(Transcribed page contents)
↓
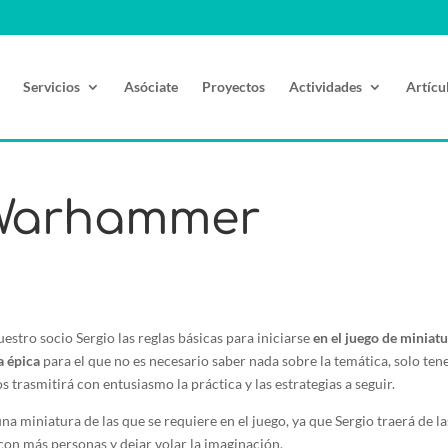
Servicios
Asóciate
Proyectos
Actividades
Artícu
 Warhammer
stro socio Sergio las reglas básicas para iniciarse
en el juego de minia
a épica
para el que no es necesario saber nada sobre la temática, solo ten
 trasmitirá con entusiasmo la práctica y las estrategias a seguir.
guna miniatura de las que se requiere en el juego, ya que Sergio traerá de 
con más personas y dejar volar la imaginación.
↑
Exercise requirements: The entries above, without their pictures, should be written out exactly.

The answer:
Servicios
Asóciate
Proyectos
Actividades
Artícu
 Warhammer
stro socio Sergio las reglas básicas para iniciarse
en el juego de minia
a épica
para el que no es necesario saber nada sobre la temática, solo ten
 trasmitirá con entusiasmo la práctica y las estrategias a seguir.
guna miniatura de las que se requiere en el juego, ya que Sergio traerá de 
con más personas y dejar volar la imaginación.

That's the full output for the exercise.